I have a tangent/sideline to this that I wanted to complain about. I think it's related, let me try. I am a fan of the TV show House. I like the actor, the medical drama stuff is interesting, the dialogue is snappy, etc. There are problems with it, but I watch very little TV and this show is enjoyable to me (Battlestar Gallactica is the only other current show I watch, if you must know. LOL)

So, the thing that has been bugging me about House, and it's lit up for me a problem with visual media in general (so I hope I learn some kind of writing lesson from this...) is that in the show, which is quite formulaic, we have no way to get into the MC's head to see how he's thinking through something.

Backing up to explain - Dr. House is a cranky but brilliant diagnostician who each show handles a single medical case that is a puzzle. Typically he and his medical team formulate theories on what's wrong with a patient, then bad things happen or the patient crashes or new symptoms emerge and the team is proven wrong over and over.

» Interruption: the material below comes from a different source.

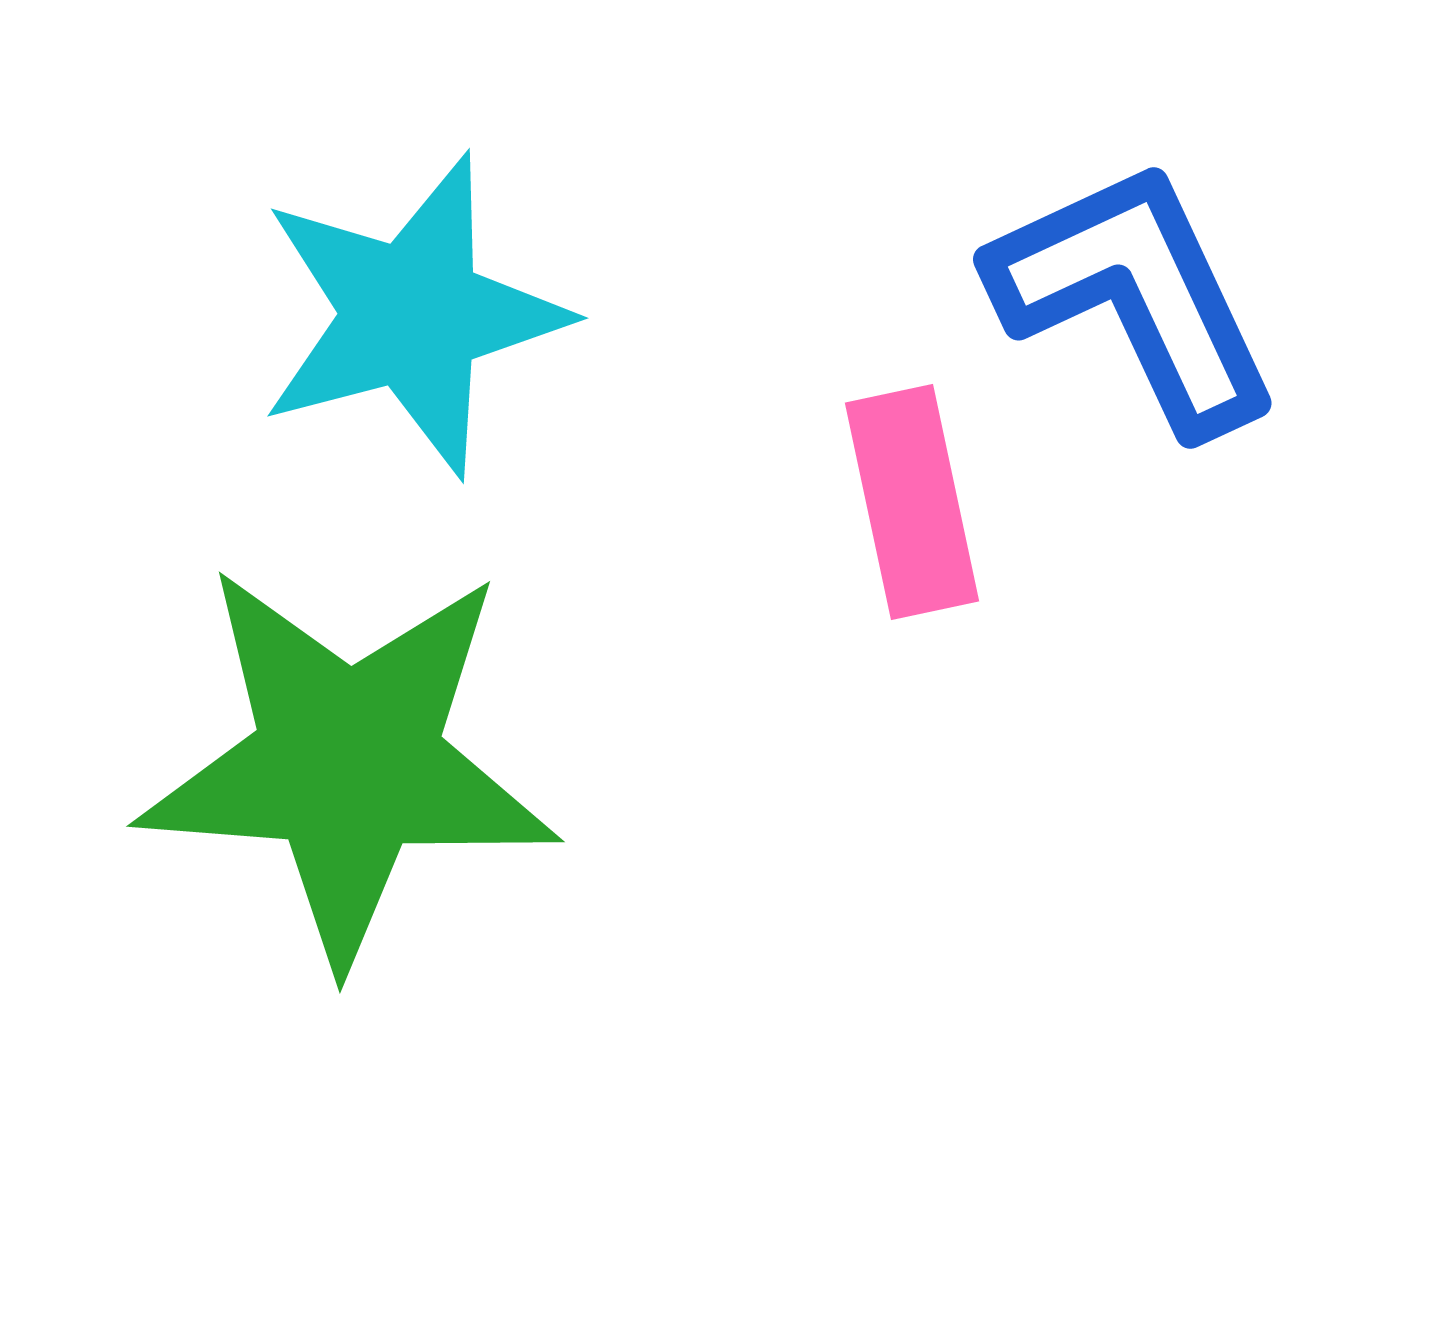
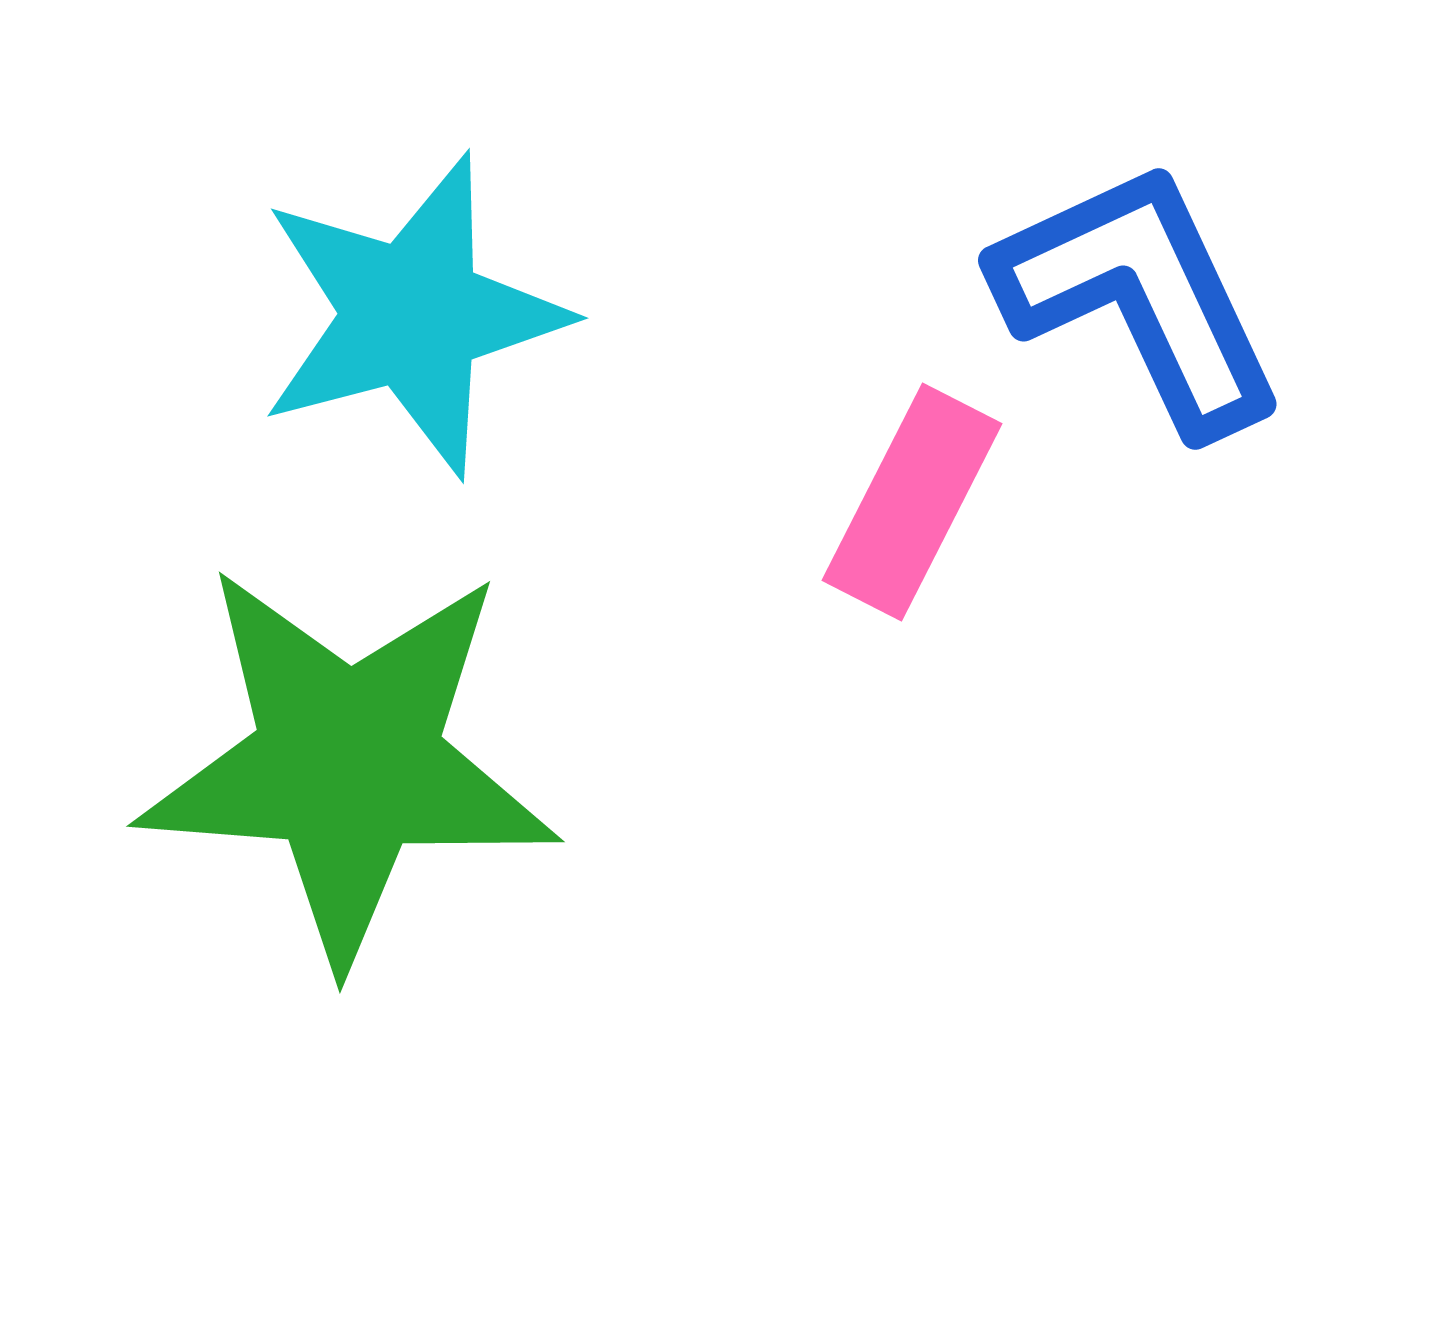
blue L-shape: moved 5 px right, 1 px down
pink rectangle: rotated 39 degrees clockwise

Eventually, House has a "moment" (almost always on film) where he makes some connections and puts the puzzle together. From here we are usually brough to some kind of climactic scene - often with House bursting into the surgical room to halt the surgery or some such. A little over the top after a while, but again - in spite of its flaws I find it an entertaining piece of television. Helps that the actor who plays House is very charismatic.

ANYWAY - my beef is this. We never see the MC's thought processes to see HOW he put the puzzle together. In those dramatic surgery-interruption scenes he does often explain a little bit of it, but by then he's self-confident and cocky and it often comes out as a bit of "as you know, Bob." What I feel frustrating is that there is no view into the head of the MC in tv/film. So, I have this pet peeve about his "moment of clarity" and wishing there were some way to convey the thoughts/feelings of the character during those aha processes (or, in the moments that lead to all the pieces fitting together.)

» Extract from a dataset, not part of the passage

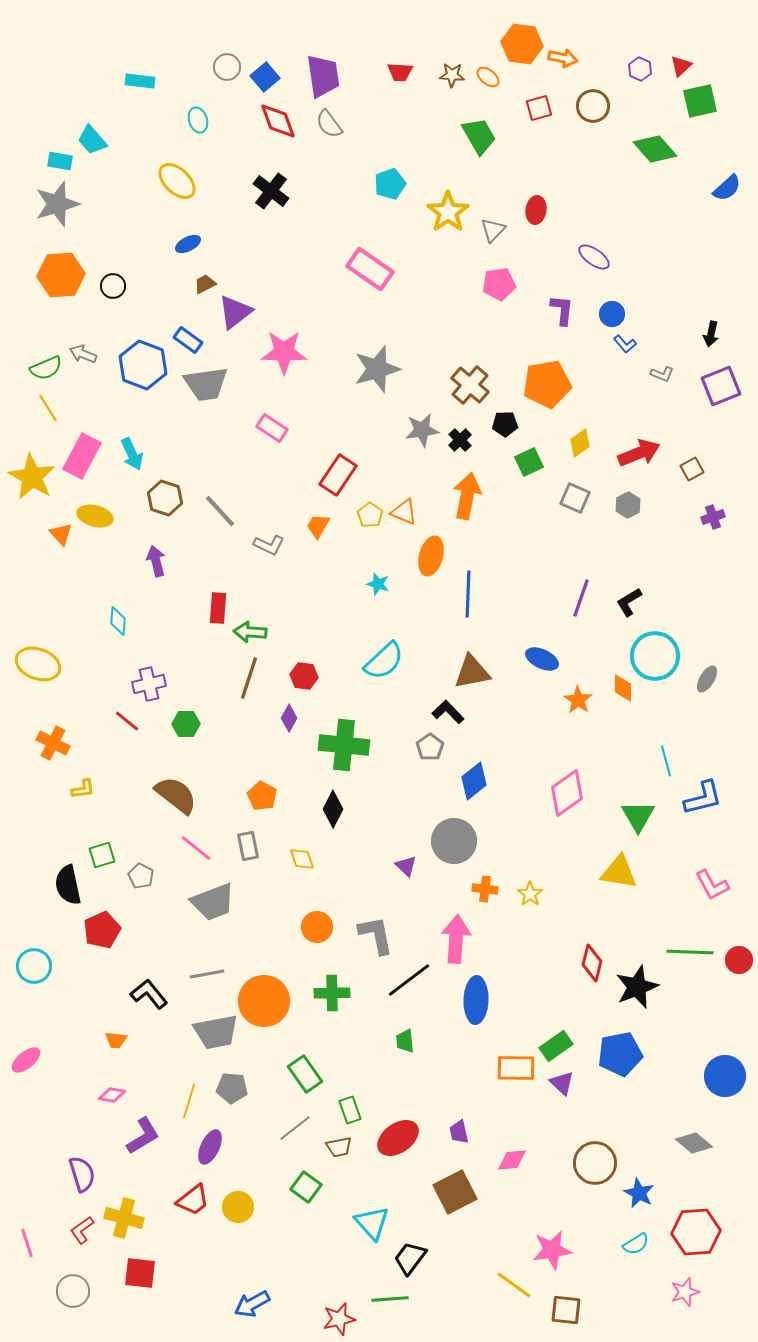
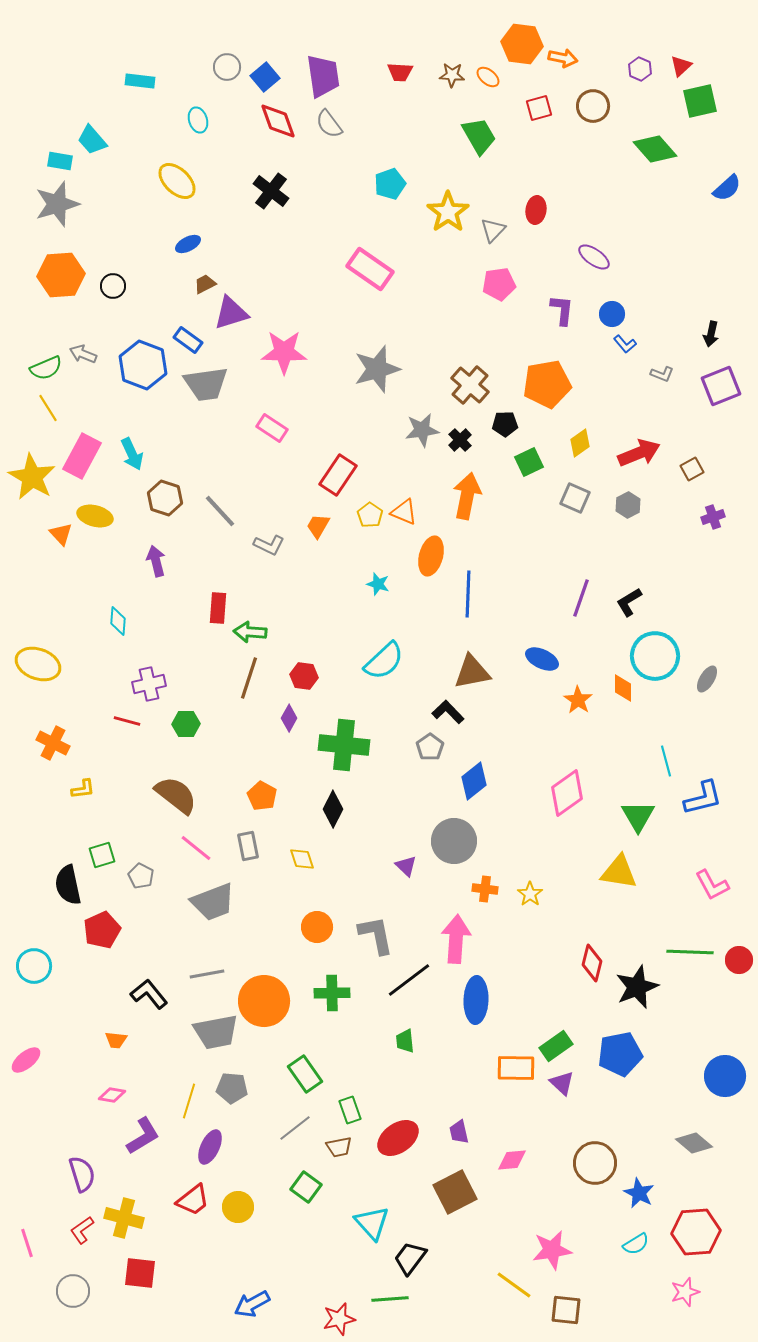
purple triangle at (235, 312): moved 4 px left, 1 px down; rotated 21 degrees clockwise
red line at (127, 721): rotated 24 degrees counterclockwise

I think it's related to this topic in that again it feels like the audience is getting cheated out of something important here - the puzzle and it's explanation are the thing that makes this show unique, though it's also a formula that is repeated in crime dramas and other styles I suppose. But, since the puzzle is so central, I feel very cheated. I always turn to my husband when those "aha" moments are shown and say "OK, he's figured it out, has something to do with the hot coffee he's staring at somehow, but I have no idea."

Sorry to thread-jack, but I find this whole topic interesting - the contract with the audience, and how it seems to differ (or the rules are more bendable, perhaps?) between visual media and written.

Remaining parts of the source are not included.